* [ASSIGNMENT]: Below are entries; output exactly the lines from the one with "Highlight 'myocardium'." to the one with "Segment regions of", both included, and nothing else.

=== Begin Enclosure ===

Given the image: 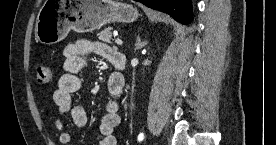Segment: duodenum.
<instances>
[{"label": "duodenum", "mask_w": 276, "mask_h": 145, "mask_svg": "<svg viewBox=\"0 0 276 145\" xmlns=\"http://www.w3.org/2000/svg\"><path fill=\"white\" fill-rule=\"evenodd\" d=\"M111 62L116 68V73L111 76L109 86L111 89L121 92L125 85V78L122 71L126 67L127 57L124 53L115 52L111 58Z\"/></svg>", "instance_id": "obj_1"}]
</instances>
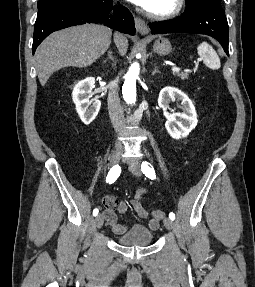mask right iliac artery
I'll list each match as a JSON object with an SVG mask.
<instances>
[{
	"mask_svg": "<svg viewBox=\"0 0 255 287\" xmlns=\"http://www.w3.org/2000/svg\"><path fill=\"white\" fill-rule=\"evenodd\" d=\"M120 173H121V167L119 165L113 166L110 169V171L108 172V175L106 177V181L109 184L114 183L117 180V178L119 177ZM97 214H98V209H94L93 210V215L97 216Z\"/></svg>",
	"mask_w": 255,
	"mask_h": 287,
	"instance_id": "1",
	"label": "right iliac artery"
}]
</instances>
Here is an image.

=== End Enclosure ===
=== Begin Enclosure ===

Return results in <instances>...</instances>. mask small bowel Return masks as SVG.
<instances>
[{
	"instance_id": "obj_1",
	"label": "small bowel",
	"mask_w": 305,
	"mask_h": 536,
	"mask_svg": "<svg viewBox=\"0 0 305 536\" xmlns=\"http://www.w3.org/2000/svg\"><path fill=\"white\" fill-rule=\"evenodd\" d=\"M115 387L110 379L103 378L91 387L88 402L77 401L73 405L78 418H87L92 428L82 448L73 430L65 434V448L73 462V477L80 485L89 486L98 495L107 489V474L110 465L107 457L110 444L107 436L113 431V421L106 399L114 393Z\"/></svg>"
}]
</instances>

=== End Enclosure ===
=== Begin Enclosure ===

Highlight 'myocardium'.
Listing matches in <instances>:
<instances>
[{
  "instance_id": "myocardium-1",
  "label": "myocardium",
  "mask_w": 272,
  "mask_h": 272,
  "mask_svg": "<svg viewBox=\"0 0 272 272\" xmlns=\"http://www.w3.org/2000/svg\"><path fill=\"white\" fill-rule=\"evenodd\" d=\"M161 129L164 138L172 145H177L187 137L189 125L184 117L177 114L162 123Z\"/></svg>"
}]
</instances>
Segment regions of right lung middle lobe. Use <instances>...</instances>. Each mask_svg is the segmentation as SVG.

=== End Enclosure ===

* [ANSWER SECTION]:
Highlight 'myocardium'.
Listing matches in <instances>:
<instances>
[{
  "instance_id": "myocardium-1",
  "label": "myocardium",
  "mask_w": 272,
  "mask_h": 272,
  "mask_svg": "<svg viewBox=\"0 0 272 272\" xmlns=\"http://www.w3.org/2000/svg\"><path fill=\"white\" fill-rule=\"evenodd\" d=\"M161 129L164 138L172 145H177L187 137L189 125L184 117L177 114L162 123Z\"/></svg>"
}]
</instances>
Segment regions of right lung middle lobe. Use <instances>...</instances>. Each mask_svg is the segmentation as SVG.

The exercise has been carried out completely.